• _Problem description_
An exact copy of all the data is required, with pictures left out.

• _Available data_
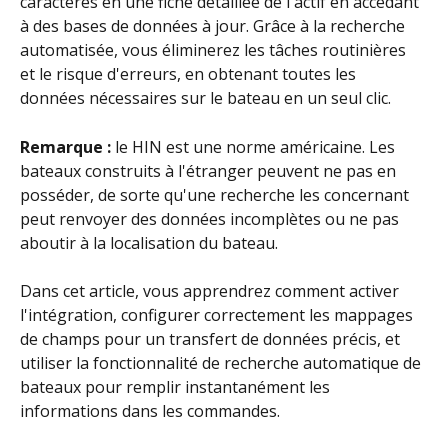
caractères en une fiche détaillée de l'actif en accédant 
à des bases de données à jour. Grâce à la recherche 
automatisée, vous éliminerez les tâches routinières 
et le risque d'erreurs, en obtenant toutes les 
données nécessaires sur le bateau en un seul clic.
Remarque :
 le HIN est une norme américaine. Les 
bateaux construits à l'étranger peuvent ne pas en 
posséder, de sorte qu'une recherche les concernant 
peut renvoyer des données incomplètes ou ne pas 
aboutir à la localisation du bateau.
Dans cet article, vous apprendrez comment activer 
l'intégration, configurer correctement les mappages 
de champs pour un transfert de données précis, et 
utiliser la fonctionnalité de recherche automatique de 
bateaux pour remplir instantanément les 
informations dans les commandes.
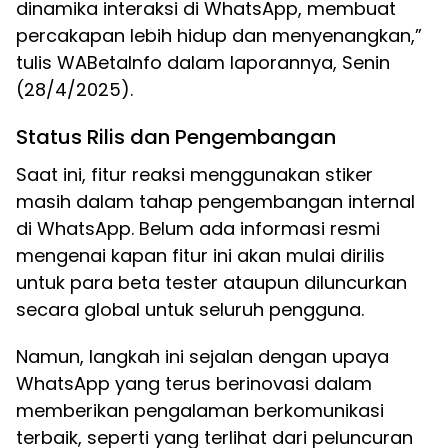
dinamika interaksi di WhatsApp, membuat
percakapan lebih hidup dan menyenangkan,”
tulis WABetaInfo dalam laporannya, Senin
(28/4/2025).
Status Rilis dan Pengembangan
Saat ini, fitur reaksi menggunakan stiker
masih dalam tahap pengembangan internal
di WhatsApp. Belum ada informasi resmi
mengenai kapan fitur ini akan mulai dirilis
untuk para beta tester ataupun diluncurkan
secara global untuk seluruh pengguna.
Namun, langkah ini sejalan dengan upaya
WhatsApp yang terus berinovasi dalam
memberikan pengalaman berkomunikasi
terbaik, seperti yang terlihat dari peluncuran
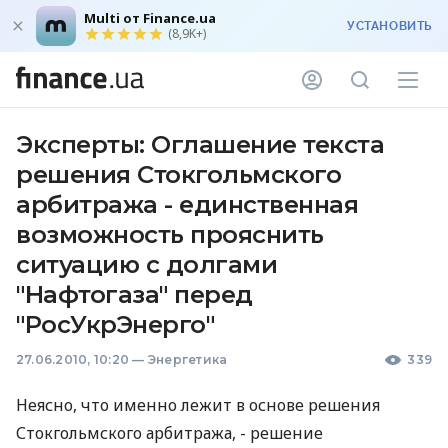
Multi от Finance.ua
УСТАНОВИТЬ
(8,9K+)
Эксперты: Оглашение текста
решения Стокгольмского
арбитража - единственная
возможность прояснить
ситуацию с долгами
"Нафтогаза" перед
"РосУкрЭнерго"
27.06.2010, 10:20
—
Энергетика
339
Неясно, что именно лежит в основе решения
Стокгольмского арбитража, - решение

• _Response_
caractères en une fiche détaillée de l'actif en accédant 
à des bases de données à jour. Grâce à la recherche 
automatisée, vous éliminerez les tâches routinières 
et le risque d'erreurs, en obtenant toutes les 
données nécessaires sur le bateau en un seul clic.
Remarque :
 le HIN est une norme américaine. Les 
bateaux construits à l'étranger peuvent ne pas en 
posséder, de sorte qu'une recherche les concernant 
peut renvoyer des données incomplètes ou ne pas 
aboutir à la localisation du bateau.
Dans cet article, vous apprendrez comment activer 
l'intégration, configurer correctement les mappages 
de champs pour un transfert de données précis, et 
utiliser la fonctionnalité de recherche automatique de 
bateaux pour remplir instantanément les 
informations dans les commandes.
dinamika interaksi di WhatsApp, membuat
percakapan lebih hidup dan menyenangkan,”
tulis WABetaInfo dalam laporannya, Senin
(28/4/2025).
Status Rilis dan Pengembangan
Saat ini, fitur reaksi menggunakan stiker
masih dalam tahap pengembangan internal
di WhatsApp. Belum ada informasi resmi
mengenai kapan fitur ini akan mulai dirilis
untuk para beta tester ataupun diluncurkan
secara global untuk seluruh pengguna.
Namun, langkah ini sejalan dengan upaya
WhatsApp yang terus berinovasi dalam
memberikan pengalaman berkomunikasi
terbaik, seperti yang terlihat dari peluncuran
Multi от Finance.ua
УСТАНОВИТЬ
(8,9K+)
Эксперты: Оглашение текста
решения Стокгольмского
арбитража - единственная
возможность прояснить
ситуацию с долгами
"Нафтогаза" перед
"РосУкрЭнерго"
27.06.2010, 10:20
—
Энергетика
339
Неясно, что именно лежит в основе решения
Стокгольмского арбитража, - решение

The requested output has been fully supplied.